官网:github.com/rbgirshick/fast-rcnn
结合博客:blog.csdn.net/samylee/article/details/50965935
注意:Fast RCNN的github代码已经不再进行维护了,更新的工作请看Faster RCNN的网站
但是此处仅仅是为了熟悉一下Fast RCNN
此处先严格按照官网的步骤来:
1、Clone the Fast R-CNN repository
# Make sure to clone with --recursive
git clone --recursive https://github.com/rbgirshick/fast-rcnn.git\
2、Build the Cython modules
cd $FRCN_ROOT/lib
make
3、Build Caffe and pycaffe
cd $FRCN_ROOT/caffe-fast-rcnn
# Now follow the Caffe installation instructions here:
# http://caffe.berkeleyvision.org/installation.html
# If you're experienced with Caffe and have all of the requirements installed
# and your Makefile.config in place, then simply do:
make -j8 && make pycaffe
注意:make -j8 #反正由于cudnn版本的问题,还是会有一些问题,解决方法:blog.csdn.net/u011070171/article/details/52399317中的差不多的替换文件即可类似的去解决
4、Download pre-computed Fast R-CNN detectors
cd $FRCN_ROOT
./data/scripts/fetch_fast_rcnn_models.sh
#下载模型,注意以下命令几乎非常慢,用下载网址:(链接:pan.baidu.com/s/1pJVburD 密码:11m0)可以下载fetch_fast_rcnn_models
downloading...
…
…
看./tools/demo.py
结论:
(1)为了避免不必要的麻烦,什么该放在什么文件夹下都应该遵守,否则容易出错,也浪费时间去找。

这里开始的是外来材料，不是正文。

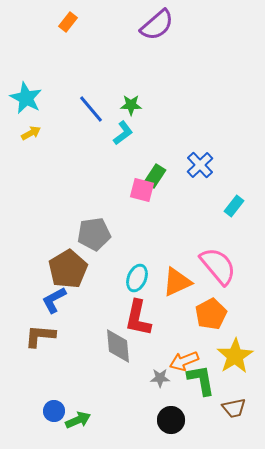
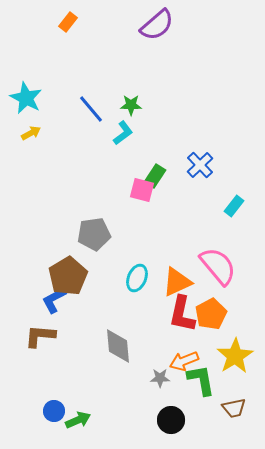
brown pentagon: moved 7 px down
red L-shape: moved 44 px right, 4 px up
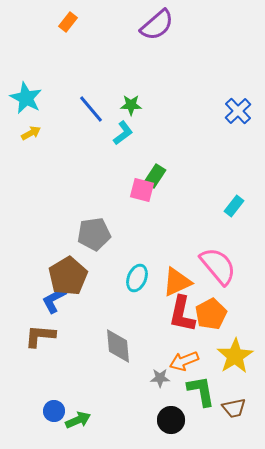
blue cross: moved 38 px right, 54 px up
green L-shape: moved 11 px down
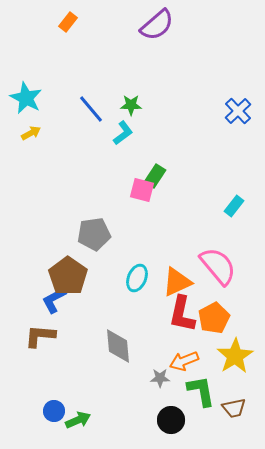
brown pentagon: rotated 6 degrees counterclockwise
orange pentagon: moved 3 px right, 4 px down
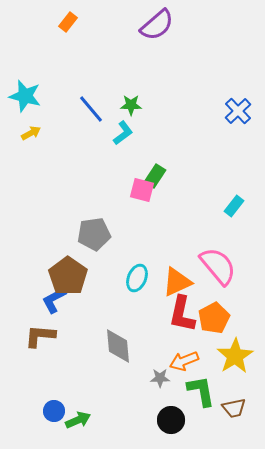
cyan star: moved 1 px left, 2 px up; rotated 12 degrees counterclockwise
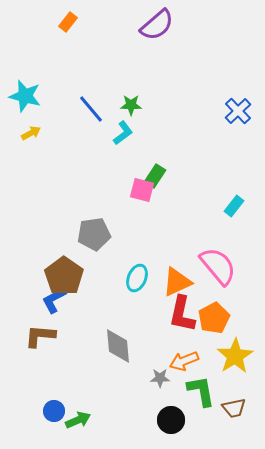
brown pentagon: moved 4 px left
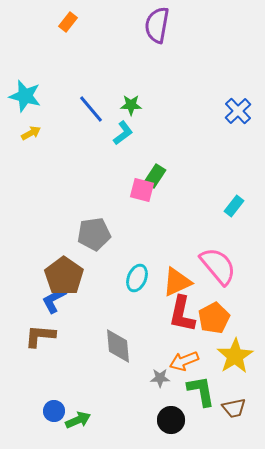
purple semicircle: rotated 141 degrees clockwise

(2)果然事先每一张图片的proposals信息都是记录好的,比如说:~/vision/fast-rcnn/data/demo/000004_boxes.mat,每行对应有4个值,应该是位置信息;
(3)scores, boxes = im_detect(net, im, obj_proposals),网络检测结束之后,返回的是 scores, boxes两个张量,解析如下代码:
CONF_THRESH = 0.8 #应该是在非极大值抑制之前,选择要保留下来的框
NMS_THRESH = 0.3 #非极大值抑制的阀值
for cls in classes: #针对每一类做nms
cls_ind = CLASSES.index(cls) #背景对应的 cls_ind = 0
cls_boxes = boxes[:, 4*cls_ind:4*(cls_ind + 1)] #所以boxes的格式应该是N×(4×(k+1)),N是proposals的个数
#下面几行就是非极大值抑制了
cls_scores = scores[:, cls_ind]
keep = np.where(cls_scores >= CONF_THRESH)[0]
cls_boxes = cls_boxes[keep, :]
cls_scores = cls_scores[keep]
dets = np.hstack((cls_boxes,
cls_scores[:, np.newaxis])).astype(np.float32)
keep = nms(dets, NMS_THRESH)
dets = dets[keep, :]
print 'All {} detections with p({} | box) >= {:.1f}'.format(cls, cls,CONF_THRESH)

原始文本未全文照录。